Ultimately, the side advocating no change won. Alonso stayed in the middle and Hull, a middle linebacker throughout his college days at Penn State, got some snaps outside where he was obviously out of position.

Knowing this, consider the difference today as the Dolphins are weighing almost constant change at linebacker.

New defensive coordinator Matt Burke recently said he doesn’t know where any of his linebackers will be playing and the trio of Alonso, and newcomers Lawrence Timmons and Raekwon McMillan might actually play one position one week and another the following week.

So how could such a stark difference in approach be possible when it was rejected months ago?

Intelligence. Smarts.

The Dolphins believe they have a smarter team this year than they did in 2016.

We’re not talking about Albert Einstein split-the-atom intelligence here. We’re talking football smarts.

We’re talking don’t run out of bounds with a minute left in the game when your team is clinging to a three-point lead. Don’t score a go-ahead touchdown and give up valuable yards on the ensuing kickoff because you lost your head and taunted the defender after the score, drawing a flag.

The Dolphins coaching staff was happy with last year’s 10-6 record. But the same coaches were bitterly frustrated because they’re convinced the Dolphins could have been better if they’d been smarter.

That’s why one of this offseason’s primary goals in adding talent was also adding football smarts.

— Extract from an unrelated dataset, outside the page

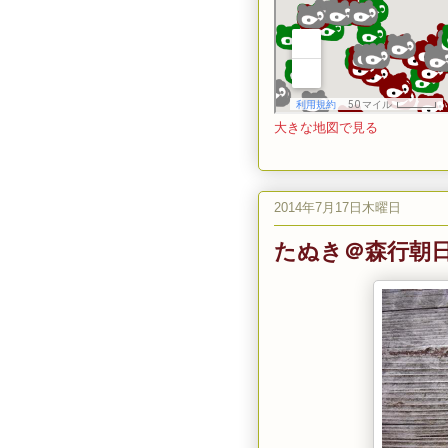
大きな地図で見る
2014年7月17日木曜日
たぬき＠森行朝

So this is what executive vice president Mike Tannenbaum said recently when discussing some of Miami’s additions:

“I think we got good players, good people,” Tannenbaum said. “They’re smart. They’re tough. I think they’re really good culture fits for what [general manager] Chris [Grier], [head coach] Adam [Gase], [owner) Steve Ross and myself believe in, and what you need to put a winner together.”

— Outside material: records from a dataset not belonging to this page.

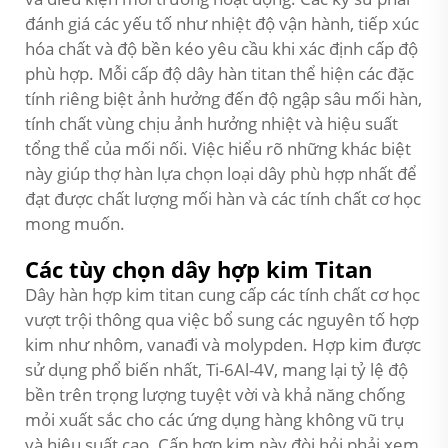
đánh giá các yếu tố như nhiệt độ vận hành, tiếp xúc
hóa chất và độ bền kéo yêu cầu khi xác định cấp độ
phù hợp. Mỗi cấp độ dây hàn titan thể hiện các đặc
tính riêng biệt ảnh hưởng đến độ ngập sâu mối hàn,
tính chất vùng chịu ảnh hưởng nhiệt và hiệu suất
tổng thể của mối nối. Việc hiểu rõ những khác biệt
này giúp thợ hàn lựa chọn loại dây phù hợp nhất để
đạt được chất lượng mối hàn và các tính chất cơ học
mong muốn.
Các tùy chọn dây hợp kim Titan
Dây hàn hợp kim titan cung cấp các tính chất cơ học
vượt trội thông qua việc bổ sung các nguyên tố hợp
kim như nhôm, vanađi và molypden. Hợp kim được
sử dụng phổ biến nhất, Ti-6Al-4V, mang lại tỷ lệ độ
bền trên trọng lượng tuyệt vời và khả năng chống
mỏi xuất sắc cho các ứng dụng hàng không vũ trụ
và hiệu suất cao. Cấp hợp kim này đòi hỏi phải xem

This is what defensive coordinator Matt Burke said he likes about first-round draft pick Charles Harris:

“We thought he was one of the more polished pass rushers in the draft,” Burke said. “We liked his make-up, his intelligence; he’s a really bright kid.”

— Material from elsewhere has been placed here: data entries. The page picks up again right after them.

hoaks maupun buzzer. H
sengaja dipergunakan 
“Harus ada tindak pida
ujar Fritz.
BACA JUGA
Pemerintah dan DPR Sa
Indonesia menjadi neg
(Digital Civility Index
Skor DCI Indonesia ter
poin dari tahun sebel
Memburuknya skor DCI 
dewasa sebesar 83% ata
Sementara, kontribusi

This is what Grier said about second-round pick Raekwon McMillan:

“He is highly intelligent,” Grier said. “We love his football intellect. We loved talking with the kid. This guy really understands football...Raekwon is that quarterback on the defense. It’s been that way his whole life. The expectation is that he’ll prove that he can handle that here at this level.”


This is Grier on seventh-round pick Isaiah Ford: “He’s a very smart kid when you talk to him, so he really understands leverages, coverages, running routes, finding the open spots in zones.”

The Dolphins liked fifth-round pick Isaac Asiata’s grit and toughness. But they also liked this:

“He’s very smart with a passion and a love for football,” Tannenbaum said.

The team traded for Julius Thomas and offensive coordinator Clyde Christensen recently raved about how the tight end “asks all the right questions.”

Do you see a pattern here? You should because it isn’t a coincidence. It’s a necessity.

The Dolphins, in the same division with perhaps the smartest team in football in the New England Patriots, decided after last season they needed to improve something beyond athletic ability. They needed greater football smarts to compete with the Patriots.

They believe they’ve added some of that this offseason.